Было здесь и еще одно немаловажное обстоятельство. Мамарина, привыкшая существовать на свою ренту, вовсе не задумывалась над тем, что делать, когда наши финансы иссякнут, — меня же это очень беспокоило. Вероятно, детей не перестанут учить в гимназиях, так что какой-то кусок хлеба у меня будет — но вряд ли его окажется достаточно, чтобы прокормить троих: шансы же, что Мамарина устроится на работу, представлялись мне ничтожными. До сих пор нас спасал прощальный дар Монахова-старшего: между прочим, второй из его конвертов мы должны были использовать именно в Гельсингфорсе — и это, конечно, был весьма существенный довод в пользу отъезда.
Смущала же меня абсолютная необратимость того, что должно было произойти. Саму меня, как того самого солдата, в прошедшей жизни ничего не удерживало — но все равно, чтобы провести эту черту, требовалось какое-то особенное душевное усилие, на которое я не могла решиться. Даже, думаю, Эвридика, покидавшая преисподнюю, замедлила на секунду шаги — не потому, что ей не хотелось ее покидать, а просто так, повинуясь неизбежному чувству. Несколько безоблачных месяцев, проведенных в Вологде, запомнились мне настолько теплой и светлой чередой дней, что невозможно было поверить, что они навсегда сметены потоком безжалостного времени. До сих пор я могла тешить себя иллюзией, что мы вернемся в наш дом на набережной, осколки разбитого срастутся, больные выздоровеют, покойники встанут из могил, и все будет по-прежнему — но, покидая Россию, окончательно признавала бесплодность этих наивных мечтаний.
— А что вы думаете, Елизавета Александровна? — спросила я Мамарину, которая тем временем вернулась, уложив дочь.
— Это о чем? — рассеянно отвечала она. Мне сразу захотелось ударить ее по голове супницей, которую я как раз домывала.
— О предложении Гавриила Степановича.
— Ах это… Ну я, право, не знаю. Вы заметили, как он смотрел на меня, когда был тут в последний раз?
— Нет, не заметила. А как?
— Ну как-то эдак… с поволокой. Как вы думаете, может быть, он немножечко влюблен в меня?
— И если так?
— Тогда, конечно, надо отправляться вместе с ним.
Таким образом, вопрос решился сам собой — и очень повезло, что мне удалось сэкономить на этом душевные силы, которые вскоре понадобились мне, когда между нами развернулась битва из-за багажа. По условиям предстоящей мимикрии мы никак не могли ехать с чемоданами, не говоря уже о шляпной картонке: хороши бы были подгулявшие мещанки с дорожными принадлежностями от Деринга. Сама я готова была пожертвовать всем собственным имуществом, кроме двух смен белья и заветных конвертов профессора Монахова, к которым после истории в лавке Клочкова стала испытывать куда большее почтение. Довольно много места занимала детская одежда — тут уже деваться было некуда. Но когда Мамарина с вернувшейся к ней томностью начала перебирать свои платья, вслух стеная о невозможности отдать их хорошей прачке, мне пришлось вмешаться.

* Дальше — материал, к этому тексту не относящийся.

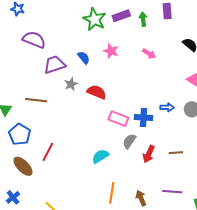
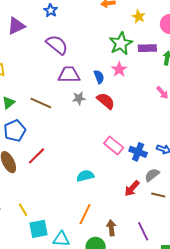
pink star: (111, 51) -> (119, 69), moved
red semicircle: (97, 92) -> (106, 101), moved
gray semicircle: (129, 141) -> (152, 175), moved
purple line: (172, 192) -> (143, 231), turned 42

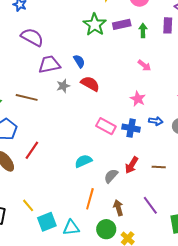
pink star: (119, 69) -> (138, 99), moved
gray semicircle: (152, 175) -> (111, 176), moved

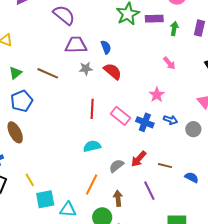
red line: (32, 150) -> (92, 109), moved, turned -42
purple line: (150, 205) -> (149, 191), moved

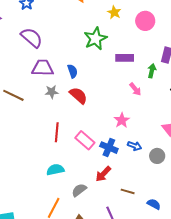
purple rectangle: (154, 19) -> (125, 58), moved
green arrow: (174, 29) -> (152, 71), moved
red arrow: (139, 159) -> (103, 174), moved

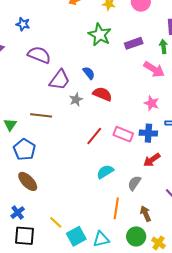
purple trapezoid: (43, 68) -> (60, 80), turned 145
pink arrow: (135, 89) -> (154, 69), size x1.5
red line: (57, 132) -> (94, 136), turned 54
red arrow: (103, 174) -> (152, 160), turned 30

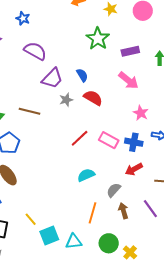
pink arrow: (154, 69) -> (128, 80), moved
brown arrow: (146, 214) -> (123, 211), moved

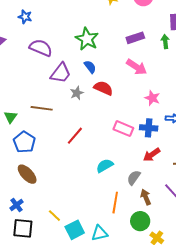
green star: (98, 39) -> (87, 39), moved
red line: (80, 138) -> (75, 136), moved
green circle: (109, 243) -> (140, 221), moved

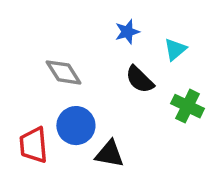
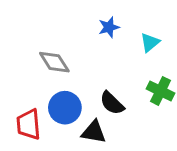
black semicircle: (140, 80) -> (112, 103), moved

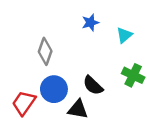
gray diamond: (54, 62) -> (45, 51), turned 52
red trapezoid: (28, 124) -> (24, 103), turned 40

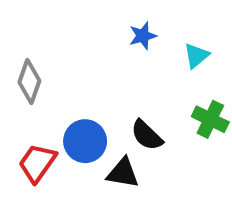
gray diamond: (45, 51) -> (29, 82), moved

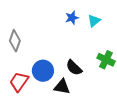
cyan triangle: (196, 56) -> (94, 21), moved

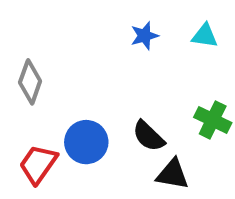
cyan triangle: (94, 21) -> (205, 36), moved, turned 48
black triangle: (62, 87) -> (173, 174), moved

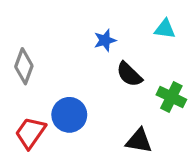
blue star: (144, 36) -> (105, 40), moved
black semicircle: (148, 136) -> (129, 74), moved

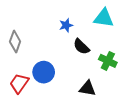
cyan triangle: (165, 29) -> (104, 18), size x1.5

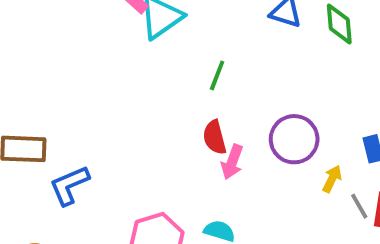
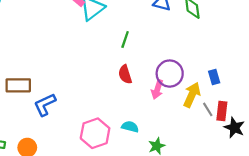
pink arrow: (232, 162) -> (157, 89), moved
yellow arrow: (332, 179) -> (192, 95), size x1.6

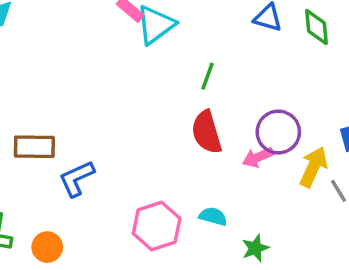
red semicircle: (125, 74) -> (207, 132), size x1.4
pink arrow: (157, 89) -> (258, 157), turned 48

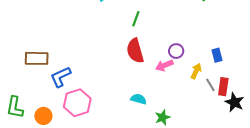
purple circle: (278, 132) -> (176, 51), size x0.6
yellow arrow: (313, 167) -> (196, 71), size x0.7
pink hexagon: (157, 226) -> (77, 103), moved

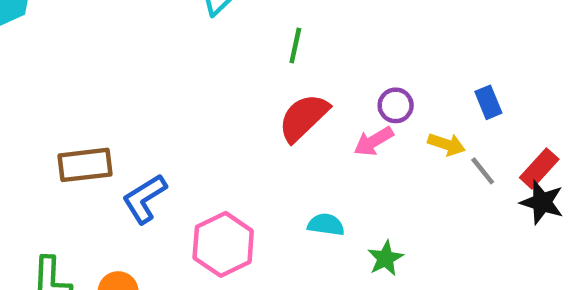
red semicircle: (135, 51) -> (304, 118), turned 70
yellow arrow: (196, 71) -> (446, 144), turned 91
red rectangle: (223, 87) -> (539, 168), moved, turned 42
pink hexagon: (77, 103) -> (223, 244), moved

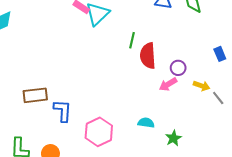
blue rectangle: (488, 102) -> (220, 54), moved
red semicircle: (304, 118) -> (148, 56), moved, turned -50
blue L-shape: (145, 199) -> (63, 111), turned 125

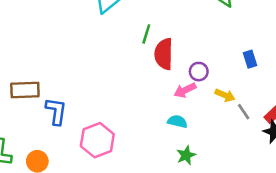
cyan semicircle: (146, 123) -> (177, 121), moved

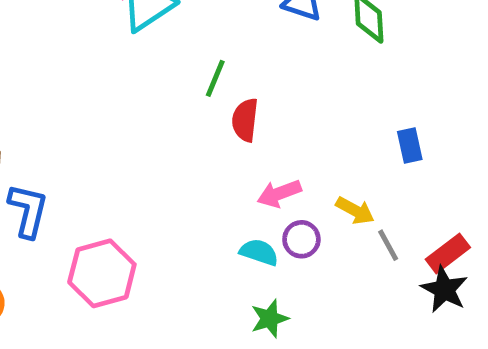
red semicircle: (164, 54) -> (245, 120), size x0.7
purple circle: (199, 72) -> (301, 239), moved

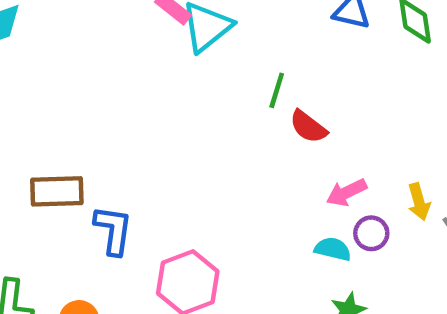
red semicircle: (245, 120) -> (308, 127), turned -54
yellow arrow: (355, 211) -> (419, 202), turned 51

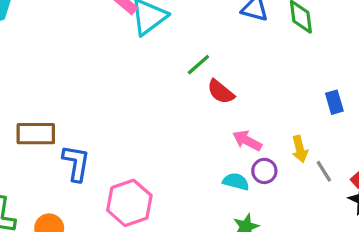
green line: (277, 90) -> (198, 65), turned 30
pink arrow: (347, 192) -> (247, 141), turned 52

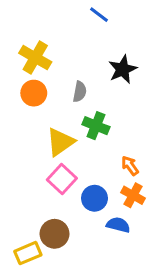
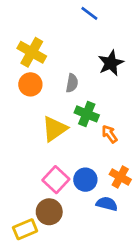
orange arrow: (130, 166) -> (110, 134), moved
pink square: (62, 179) -> (56, 180), moved

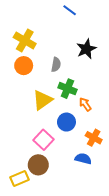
blue circle: (85, 180) -> (66, 122), moved

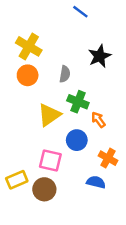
pink square: (43, 140) -> (50, 161), turned -30
yellow rectangle: (19, 178) -> (17, 180), moved

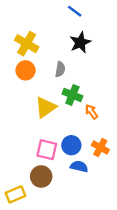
black star: (100, 56) -> (80, 42), moved
blue circle: (77, 140) -> (71, 145), moved
yellow rectangle: (17, 180) -> (15, 194), moved
blue semicircle: (96, 182) -> (79, 166), moved

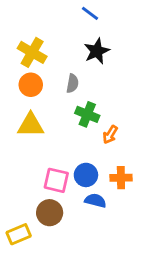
yellow triangle: (46, 107) -> (31, 125), moved, turned 35
orange arrow: (91, 112) -> (110, 135), turned -112
orange cross: (100, 147) -> (121, 178), turned -30

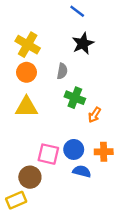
brown circle: (50, 213) -> (30, 177), moved

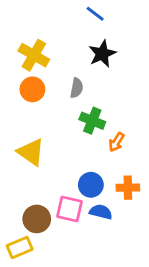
yellow triangle: (26, 107) -> (31, 152), moved, turned 35
pink square: (48, 154) -> (69, 209), moved

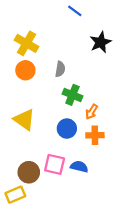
black star: (102, 54) -> (100, 42), moved
blue circle: (91, 185) -> (67, 129), moved
orange cross: (128, 188) -> (95, 135), moved

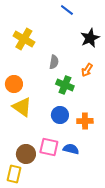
orange circle: (25, 70) -> (14, 84), moved
orange arrow: (92, 112) -> (87, 70), moved
yellow rectangle: (15, 195) -> (14, 174), turned -54

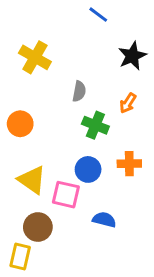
yellow triangle: (22, 107) -> (32, 180), moved
orange cross: (85, 121) -> (129, 164), moved
pink square: (49, 147) -> (66, 195), moved

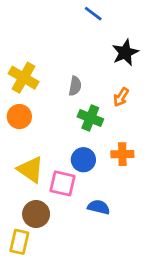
yellow cross: (35, 57) -> (24, 78), moved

— Это все, Елизавета Александровна, придется оставить до лучших времен.
— Но как же? Не могу же я ехать с одним платьем?
— Ну что значит не можете! Еще два года назад нам бы казалось немыслимым все то, с чем нам пришлось столкнуться, — и ведь справились же. Значит, и с этим справимся.

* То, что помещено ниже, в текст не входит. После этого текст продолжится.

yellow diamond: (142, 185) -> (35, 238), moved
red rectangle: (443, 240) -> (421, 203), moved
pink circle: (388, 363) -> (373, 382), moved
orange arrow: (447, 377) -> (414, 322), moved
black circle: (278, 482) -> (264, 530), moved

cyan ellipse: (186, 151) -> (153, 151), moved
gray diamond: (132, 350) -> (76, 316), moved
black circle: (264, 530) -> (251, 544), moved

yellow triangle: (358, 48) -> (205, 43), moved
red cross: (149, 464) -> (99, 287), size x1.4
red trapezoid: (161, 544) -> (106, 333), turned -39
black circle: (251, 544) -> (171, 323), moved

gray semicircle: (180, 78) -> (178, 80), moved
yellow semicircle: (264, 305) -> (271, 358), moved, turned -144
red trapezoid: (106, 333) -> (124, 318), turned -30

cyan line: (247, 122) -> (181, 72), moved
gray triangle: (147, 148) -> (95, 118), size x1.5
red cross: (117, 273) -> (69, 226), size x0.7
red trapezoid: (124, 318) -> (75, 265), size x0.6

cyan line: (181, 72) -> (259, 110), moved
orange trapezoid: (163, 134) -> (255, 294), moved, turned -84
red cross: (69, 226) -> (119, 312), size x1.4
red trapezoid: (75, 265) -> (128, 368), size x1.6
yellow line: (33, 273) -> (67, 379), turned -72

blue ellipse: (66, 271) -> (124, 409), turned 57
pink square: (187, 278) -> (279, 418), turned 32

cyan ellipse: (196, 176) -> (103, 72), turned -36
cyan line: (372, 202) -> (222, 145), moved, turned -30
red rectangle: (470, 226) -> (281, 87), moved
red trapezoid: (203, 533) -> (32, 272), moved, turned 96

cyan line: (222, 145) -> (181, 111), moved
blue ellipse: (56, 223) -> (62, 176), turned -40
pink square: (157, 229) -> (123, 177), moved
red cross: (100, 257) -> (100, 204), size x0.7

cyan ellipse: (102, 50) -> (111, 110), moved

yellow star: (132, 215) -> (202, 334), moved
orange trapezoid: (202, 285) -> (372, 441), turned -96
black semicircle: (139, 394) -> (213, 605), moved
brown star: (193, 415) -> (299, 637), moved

Но еще большее потрясение ожидало бедняжку, когда Викулин откуда-то приволок и торжествующе вывалил нам на стол раздобытый им узел с совершенно невообразимым тряпьем, предлагая, чтобы мы в него облачились. Как выяснилось, отыскал его все тот же тороватый комиссионер, который заведовал нашей переправкой через границу: кажется, он, не долго думая, сделал налет на ближайшую лавку старьевщика, похитив там два условно женских комплекта одежды. Признаться, из мелкой мстительности мне втайне было бы любопытно посмотреть, как будет выглядеть Мамарина со своими барскими повадками в этих лохмотьях, но человеколюбие взяло все-таки верх — не говоря уже о том, что и мне самой пришлось бы одеваться в нечто подобное. Поэтому я не стала сдерживать праведный гнев своей спутницы, которая, с отвращением тряся принесенными тряпками, сообщала Гавриилу Степановичу, какие муки она, Мамарина, готова принять ради того, чтобы не облачаться в этот «кромешный срам, которым побрезговала бы и самая затрапезная уличная девка» (откуда что взялось! — я и не подозревала, что она способна на такие риторические фиоритуры).